== What needs to be done ==
Write out the data in full, exactly as shown.
---
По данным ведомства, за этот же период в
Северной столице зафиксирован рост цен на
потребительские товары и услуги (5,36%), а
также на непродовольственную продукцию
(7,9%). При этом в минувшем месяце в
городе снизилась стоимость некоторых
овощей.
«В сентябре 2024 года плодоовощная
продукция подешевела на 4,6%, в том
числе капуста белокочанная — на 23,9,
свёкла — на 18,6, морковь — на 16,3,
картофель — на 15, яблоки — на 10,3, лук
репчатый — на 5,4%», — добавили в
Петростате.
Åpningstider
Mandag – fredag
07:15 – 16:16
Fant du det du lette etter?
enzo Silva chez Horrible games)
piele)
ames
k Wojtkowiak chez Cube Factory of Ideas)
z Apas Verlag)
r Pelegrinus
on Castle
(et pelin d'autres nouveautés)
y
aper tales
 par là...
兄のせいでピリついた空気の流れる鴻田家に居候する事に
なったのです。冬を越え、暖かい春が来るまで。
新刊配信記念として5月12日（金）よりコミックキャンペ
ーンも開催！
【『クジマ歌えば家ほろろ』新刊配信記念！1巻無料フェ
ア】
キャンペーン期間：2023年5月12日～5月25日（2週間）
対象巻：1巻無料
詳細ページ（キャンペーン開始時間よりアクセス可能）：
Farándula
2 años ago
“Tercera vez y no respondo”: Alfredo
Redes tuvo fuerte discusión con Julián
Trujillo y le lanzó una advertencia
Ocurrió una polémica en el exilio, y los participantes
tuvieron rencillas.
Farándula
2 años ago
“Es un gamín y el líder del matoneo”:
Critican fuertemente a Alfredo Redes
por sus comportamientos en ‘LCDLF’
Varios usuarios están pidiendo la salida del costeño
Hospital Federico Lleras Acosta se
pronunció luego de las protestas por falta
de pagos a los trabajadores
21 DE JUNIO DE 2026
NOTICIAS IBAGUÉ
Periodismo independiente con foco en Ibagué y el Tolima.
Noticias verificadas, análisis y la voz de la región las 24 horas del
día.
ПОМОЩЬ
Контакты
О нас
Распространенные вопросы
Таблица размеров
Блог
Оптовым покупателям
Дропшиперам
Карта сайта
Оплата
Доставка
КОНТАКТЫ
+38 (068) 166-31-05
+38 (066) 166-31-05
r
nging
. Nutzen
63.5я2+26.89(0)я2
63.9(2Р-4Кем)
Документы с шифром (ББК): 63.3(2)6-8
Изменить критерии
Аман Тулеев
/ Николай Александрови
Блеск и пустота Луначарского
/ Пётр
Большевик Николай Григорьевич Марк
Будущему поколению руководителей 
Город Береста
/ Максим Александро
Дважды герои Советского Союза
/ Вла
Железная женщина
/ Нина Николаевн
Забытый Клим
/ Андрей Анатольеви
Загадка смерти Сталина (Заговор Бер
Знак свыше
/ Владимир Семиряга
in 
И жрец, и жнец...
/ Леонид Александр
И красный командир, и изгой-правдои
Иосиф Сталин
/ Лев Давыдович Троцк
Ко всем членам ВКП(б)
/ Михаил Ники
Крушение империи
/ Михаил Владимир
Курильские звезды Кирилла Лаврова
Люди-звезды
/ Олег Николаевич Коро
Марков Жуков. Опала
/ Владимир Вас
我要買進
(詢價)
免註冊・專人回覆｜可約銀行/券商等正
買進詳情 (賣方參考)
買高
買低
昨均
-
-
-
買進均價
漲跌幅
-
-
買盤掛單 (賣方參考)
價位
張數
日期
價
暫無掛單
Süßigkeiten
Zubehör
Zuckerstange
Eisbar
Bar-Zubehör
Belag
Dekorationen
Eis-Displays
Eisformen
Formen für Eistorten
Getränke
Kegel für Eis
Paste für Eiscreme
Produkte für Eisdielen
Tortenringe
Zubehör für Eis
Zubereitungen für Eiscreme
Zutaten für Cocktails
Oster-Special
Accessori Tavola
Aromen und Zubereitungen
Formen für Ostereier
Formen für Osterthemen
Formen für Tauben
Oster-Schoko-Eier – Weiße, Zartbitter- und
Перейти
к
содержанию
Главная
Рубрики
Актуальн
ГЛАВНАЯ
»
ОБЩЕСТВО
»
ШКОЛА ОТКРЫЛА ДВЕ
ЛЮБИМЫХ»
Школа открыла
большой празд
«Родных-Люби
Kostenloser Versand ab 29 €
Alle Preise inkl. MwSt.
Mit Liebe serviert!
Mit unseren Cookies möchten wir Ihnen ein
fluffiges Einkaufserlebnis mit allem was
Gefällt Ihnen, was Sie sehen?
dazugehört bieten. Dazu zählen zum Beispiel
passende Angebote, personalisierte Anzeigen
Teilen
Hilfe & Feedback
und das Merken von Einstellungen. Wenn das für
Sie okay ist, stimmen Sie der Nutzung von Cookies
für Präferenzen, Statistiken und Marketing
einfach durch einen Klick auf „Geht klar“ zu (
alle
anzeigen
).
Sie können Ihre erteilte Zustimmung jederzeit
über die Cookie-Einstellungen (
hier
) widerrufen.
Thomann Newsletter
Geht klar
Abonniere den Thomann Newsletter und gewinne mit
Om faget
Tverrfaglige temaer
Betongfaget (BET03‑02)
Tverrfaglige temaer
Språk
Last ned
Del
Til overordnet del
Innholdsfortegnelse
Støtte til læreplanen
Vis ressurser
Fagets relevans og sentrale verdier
---
== Result below ==
По данным ведомства, за этот же период в
Северной столице зафиксирован рост цен на
потребительские товары и услуги (5,36%), а
также на непродовольственную продукцию
(7,9%). При этом в минувшем месяце в
городе снизилась стоимость некоторых
овощей.
«В сентябре 2024 года плодоовощная
продукция подешевела на 4,6%, в том
числе капуста белокочанная — на 23,9,
свёкла — на 18,6, морковь — на 16,3,
картофель — на 15, яблоки — на 10,3, лук
репчатый — на 5,4%», — добавили в
Петростате.
Åpningstider
Mandag – fredag
07:15 – 16:16
Fant du det du lette etter?
enzo Silva chez Horrible games)
piele)
ames
k Wojtkowiak chez Cube Factory of Ideas)
z Apas Verlag)
r Pelegrinus
on Castle
(et pelin d'autres nouveautés)
y
aper tales
 par là...
兄のせいでピリついた空気の流れる鴻田家に居候する事に
なったのです。冬を越え、暖かい春が来るまで。
新刊配信記念として5月12日（金）よりコミックキャンペ
ーンも開催！
【『クジマ歌えば家ほろろ』新刊配信記念！1巻無料フェ
ア】
キャンペーン期間：2023年5月12日～5月25日（2週間）
対象巻：1巻無料
詳細ページ（キャンペーン開始時間よりアクセス可能）：
Farándula
2 años ago
“Tercera vez y no respondo”: Alfredo
Redes tuvo fuerte discusión con Julián
Trujillo y le lanzó una advertencia
Ocurrió una polémica en el exilio, y los participantes
tuvieron rencillas.
Farándula
2 años ago
“Es un gamín y el líder del matoneo”:
Critican fuertemente a Alfredo Redes
por sus comportamientos en ‘LCDLF’
Varios usuarios están pidiendo la salida del costeño
Hospital Federico Lleras Acosta se
pronunció luego de las protestas por falta
de pagos a los trabajadores
21 DE JUNIO DE 2026
NOTICIAS IBAGUÉ
Periodismo independiente con foco en Ibagué y el Tolima.
Noticias verificadas, análisis y la voz de la región las 24 horas del
día.
ПОМОЩЬ
Контакты
О нас
Распространенные вопросы
Таблица размеров
Блог
Оптовым покупателям
Дропшиперам
Карта сайта
Оплата
Доставка
КОНТАКТЫ
+38 (068) 166-31-05
+38 (066) 166-31-05
r
nging
. Nutzen
63.5я2+26.89(0)я2
63.9(2Р-4Кем)
Документы с шифром (ББК): 63.3(2)6-8
Изменить критерии
Аман Тулеев
/ Николай Александрови
Блеск и пустота Луначарского
/ Пётр
Большевик Николай Григорьевич Марк
Будущему поколению руководителей 
Город Береста
/ Максим Александро
Дважды герои Советского Союза
/ Вла
Железная женщина
/ Нина Николаевн
Забытый Клим
/ Андрей Анатольеви
Загадка смерти Сталина (Заговор Бер
Знак свыше
/ Владимир Семиряга
in 
И жрец, и жнец...
/ Леонид Александр
И красный командир, и изгой-правдои
Иосиф Сталин
/ Лев Давыдович Троцк
Ко всем членам ВКП(б)
/ Михаил Ники
Крушение империи
/ Михаил Владимир
Курильские звезды Кирилла Лаврова
Люди-звезды
/ Олег Николаевич Коро
Марков Жуков. Опала
/ Владимир Вас
我要買進
(詢價)
免註冊・專人回覆｜可約銀行/券商等正
買進詳情 (賣方參考)
買高
買低
昨均
-
-
-
買進均價
漲跌幅
-
-
買盤掛單 (賣方參考)
價位
張數
日期
價
暫無掛單
Süßigkeiten
Zubehör
Zuckerstange
Eisbar
Bar-Zubehör
Belag
Dekorationen
Eis-Displays
Eisformen
Formen für Eistorten
Getränke
Kegel für Eis
Paste für Eiscreme
Produkte für Eisdielen
Tortenringe
Zubehör für Eis
Zubereitungen für Eiscreme
Zutaten für Cocktails
Oster-Special
Accessori Tavola
Aromen und Zubereitungen
Formen für Ostereier
Formen für Osterthemen
Formen für Tauben
Oster-Schoko-Eier – Weiße, Zartbitter- und
Перейти
к
содержанию
Главная
Рубрики
Актуальн
ГЛАВНАЯ
»
ОБЩЕСТВО
»
ШКОЛА ОТКРЫЛА ДВЕ
ЛЮБИМЫХ»
Школа открыла
большой празд
«Родных-Люби
Kostenloser Versand ab 29 €
Alle Preise inkl. MwSt.
Mit Liebe serviert!
Mit unseren Cookies möchten wir Ihnen ein
fluffiges Einkaufserlebnis mit allem was
Gefällt Ihnen, was Sie sehen?
dazugehört bieten. Dazu zählen zum Beispiel
passende Angebote, personalisierte Anzeigen
Teilen
Hilfe & Feedback
und das Merken von Einstellungen. Wenn das für
Sie okay ist, stimmen Sie der Nutzung von Cookies
für Präferenzen, Statistiken und Marketing
einfach durch einen Klick auf „Geht klar“ zu (
alle
anzeigen
).
Sie können Ihre erteilte Zustimmung jederzeit
über die Cookie-Einstellungen (
hier
) widerrufen.
Thomann Newsletter
Geht klar
Abonniere den Thomann Newsletter und gewinne mit
Om faget
Tverrfaglige temaer
Betongfaget (BET03‑02)
Tverrfaglige temaer
Språk
Last ned
Del
Til overordnet del
Innholdsfortegnelse
Støtte til læreplanen
Vis ressurser
Fagets relevans og sentrale verdier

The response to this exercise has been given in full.